Hertha moniert den Platzsturm hunderter freudvoller Düsseldorfer Fans, der noch vor Ende der von Schiedsrichter Wolfgang Stark auf sieben Minuten festgelegten Nachspielzeit einsetzte. Herthas Spieler flüchteten in die Kabine. Polizei- und Ordnungskräfte hatten 20 Minuten lang damit zu tun, die Zuschauer wieder auf die Ränge zu bekommen. Die Berliner wagten sich dann noch mal aus der Kabine, ehe Stark nach 90 Sekunden endgültig abpfiff und die Fortuna-Anhänger erneut auf den Rasen strömten. »Unter den beängstigenden Umständen galt jedoch die alleinige Aufmerksamkeit nur noch der eigenen Sicherheit und nicht mehr dem sportlichen Wettbewerb«, sagte Preetz, obgleich es wohl keine Übergriffe auf seine Spieler gab.

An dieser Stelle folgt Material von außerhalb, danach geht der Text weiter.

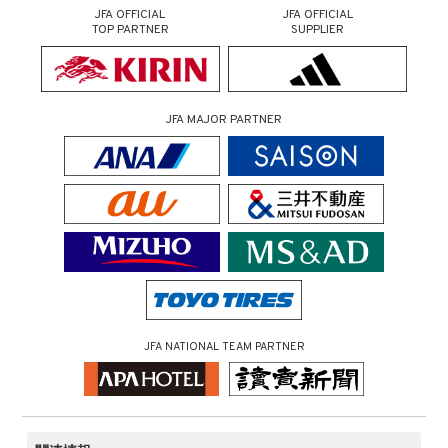
JFA OFFICIAL
JFA OFFICIAL
TOP PARTNER
SUPPLIER
JFA MAJOR PARTNER
JFA NATIONAL TEAM PARTNER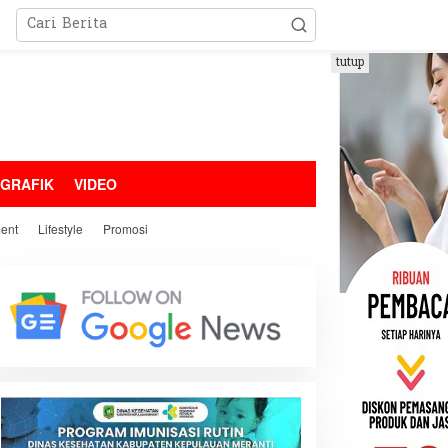
tutup
OGRAFIK
VIDEO
ment
Lifestyle
Promosi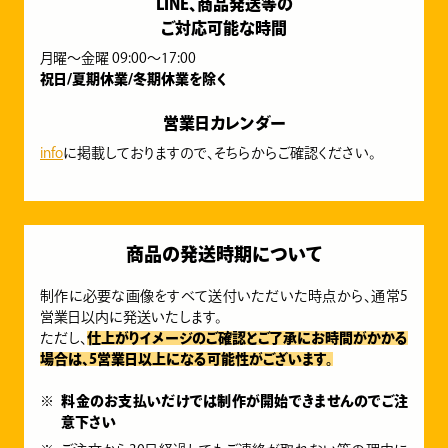
LINE、商品発送等の
ご対応可能な時間
月曜～金曜 09:00～17:00
祝日/夏期休業/冬期休業を除く
営業日カレンダー
info
に掲載しておりますので、そちらからご確認ください。
商品の発送時期について
制作に必要な画像をすべて送付いただいた時点から、通常5
営業日以内に発送いたします。
ただし、
仕上がりイメージのご確認とご了承にお時間がかかる
場合は、5営業日以上になる可能性がございます。
料金のお支払いだけでは制作が開始できませんのでご注
意下さい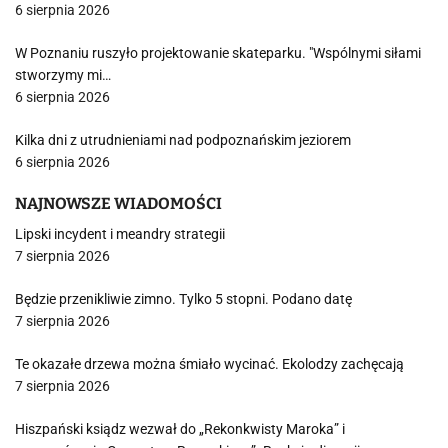
6 sierpnia 2026
W Poznaniu ruszyło projektowanie skateparku. "Wspólnymi siłami
stworzymy mi…
6 sierpnia 2026
Kilka dni z utrudnieniami nad podpoznańskim jeziorem
6 sierpnia 2026
NAJNOWSZE WIADOMOŚCI
Lipski incydent i meandry strategii
7 sierpnia 2026
Będzie przenikliwie zimno. Tylko 5 stopni. Podano datę
7 sierpnia 2026
Te okazałe drzewa można śmiało wycinać. Ekolodzy zachęcają
7 sierpnia 2026
Hiszpański ksiądz wezwał do „Rekonkwisty Maroka” i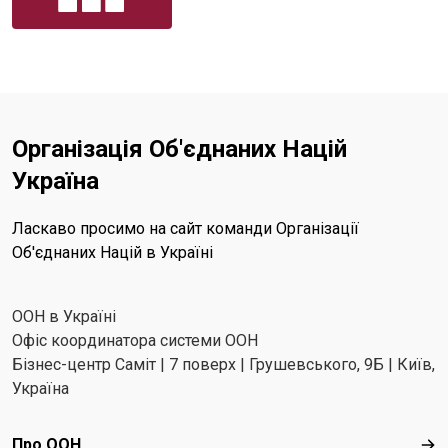
Організація Об'єднаних Націй
Україна
Ласкаво просимо на сайт команди Організації
Об'єднаних Націй в Україні
ООН в Україні
Офіс координатора системи ООН
Бізнес-центр Саміт | 7 поверх | Грушевського, 9Б | Київ,
Україна
Footer menu
Про ООН
Про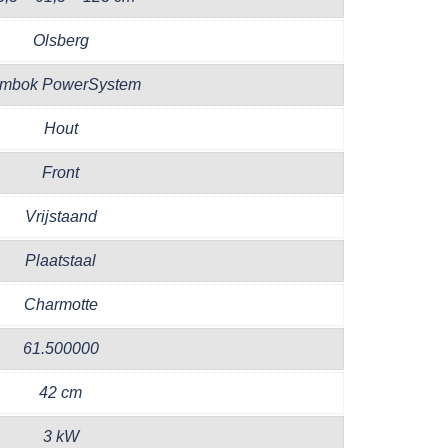
Olsberg
mbok PowerSystem
Hout
Front
Vrijstaand
Plaatstaal
Charmotte
61.500000
42 cm
3 kW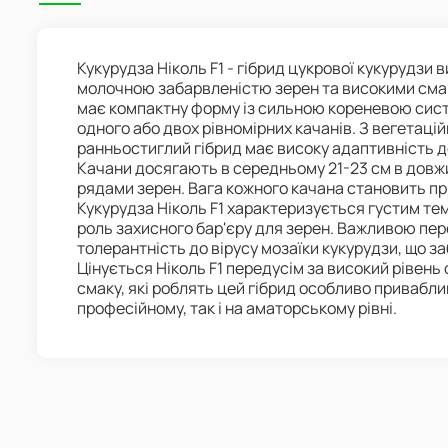
Кукурудза Ніколь F1 - гібрид цукрової кукурудзи
молочною забарвленістю зерен та високими сма
має компактну форму із сильною кореневою си
одного або двох рівномірних качанів. З вегетацій
ранньостиглий гібрид має високу адаптивність д
Качани досягають в середньому 21-23 см в довжину
рядами зерен. Вага кожного качана становить пр
Кукурудза Ніколь F1 характеризується густим те
роль захисного бар'єру для зерен. Важливою пер
толерантність до вірусу мозаїки кукурудзи, що з
Цінується Ніколь F1 передусім за високий рівень
смаку, які роблять цей гібрид особливо привабл
професійному, так і на аматорському рівні.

Die Herthaner, die vorsorglich heute um 15 Uhr trainieren werden, pochen auf ein Wiederholungsspiel. »Es geht darum, dass die Wertung dieses Spiels aufgehoben wird. Und das Sportgericht entscheidet dann, wann, wo und ob mit oder ohne Zuschauer gespielt wird«, sagte Hertha-Anwalt Christoph Schickhardt.

Hertha verschweigt, dass die eigenen Fans einen Großteil der Nachspielzeit verursacht haben. Im Gegensatz zu den Düsseldorfer Anhängern, die ihr Feuerwerk wenigstens in ihren Blöcken abbrannten, flogen nach dem 1:2-Rückstand aus dem Bereich der 5000 mitgereisten Gästefans Bengalos und Raketen bis auf das Spielfeld. Nicht einmal Beruhigungsversuche durch die Hertha-Spieler halfen. Im Anschluss zogen massive Polizeikräfte auf, die bei den Platzstürmen der Fortuna-Fans eine Konfrontation mit den Berlinern verhindern konnten.

Der DFB ermittelt auch gegen Akteure. Hertha-Kapitän Lewan Kobiaschwili soll Schiedsrichter Stark geschlagen haben. Seinen Mitspielern Thomas Kraft, Christian Lell und André Mijatovic wird vorgeworfen, Stark beleidigt zu haben. Der Düsseldorfer Andreas Lambertz soll im Jubel einen Feuerwerkskörper in der Hand gehalten haben. Unabhängig davon hat Düsseldorf seine Aufstiegsfeier in den August verschoben.

Vielleicht ist für alle Beteiligten die Relegation, in der es ums (sportliche) Überleben geht, einfach zu groß. Die künstliche Erzeugung von Spannung entlud sich auch schon bei der Relegation zwischen Karlsruhe und Regensburg ins Negative. DFB und DFL sollten sogar über die Abschaffung dieser »Endspiele« nachdenken.

Dass es auch ein Leben nach der Relegation gibt, zeigte sich gestern bei Hertha BSC. Um 11.20 Uhr landete Jos Luhukay auf dem Flughafen Tegel. Er wurde von Hertha-Sprecher Peter Bohmbach abgeholt. Luhukay, der Augsburg vor dem Abstieg gerettet hat, soll nach Presseinformation Nachfolger von Hertha-Trainer Otto Rehhagel werden.